Ekonom senior Dr. Rizal Ramli membantah keras jika Dwifungsi ABRI diberlakukan kembalinya. Pasalnya penghapusan Dwifungsi ABRI merupakan amanat reformasi dan komitmen pemerintah Presien Gus Dur.
"Belakangan ini ada yang mengusulkan Dwifungsi ABRI kembali. Saya mohon maaf pembubaran Dwifungsi ABRI adalah sesuatu tuntutan dari gerakan reformasi.
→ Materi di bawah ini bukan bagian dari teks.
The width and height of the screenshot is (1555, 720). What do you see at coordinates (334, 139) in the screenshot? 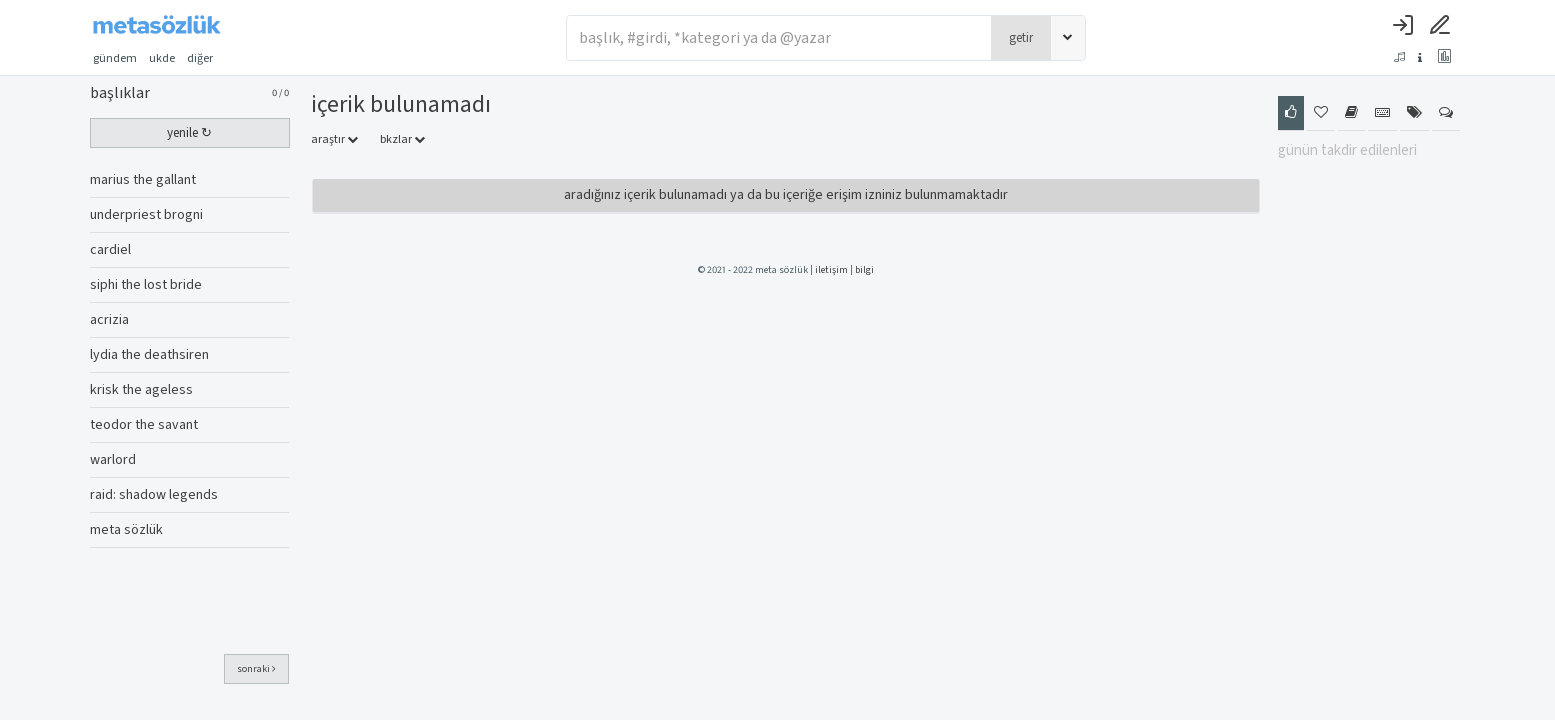 I see `araştır` at bounding box center [334, 139].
Merupakan legacy dari Presiden Gus Dur," kata RR biasa disapa di kawasan Tebet, Jakarta, Senin (25/2).
Dia melihat ada menteri era Gus Dur yang saat ini juga duduk di pemerintahan Jokowi dan kemudian mengusulkan adanya Dwifungsi ABRI kembali.
"Ini mau dihapuskan oleh orang yang juga menteri Gus Dur pada waktu itu. Kami katakan awas jangan sembarangan, jangan sok jago, sok kuasa ingin mengembalikan Dwifungsi ABRI," tegasnya.
RR menyebut putri Gus Dur, Alisa Wahid juga menentang keras jika Dwifungsi ABRI diberlakukan kembali. Menurut dia memang kesejahteraan TNI/Polri perlu ditingkatkan namun bukan lewat Dwifungsi ABRI.
"Tapi kami setuju gaji TNI/Polri rendah sekali, gaji pensiunan TNI/Polri itu sangat-sangat rendah, kami setuju jalan paling baik adalah memperbaiki gaji TNI/Polri, bukan dengan Dwifungsi ABRI," pungkas Menko Perekonomian era Gus Dur ini.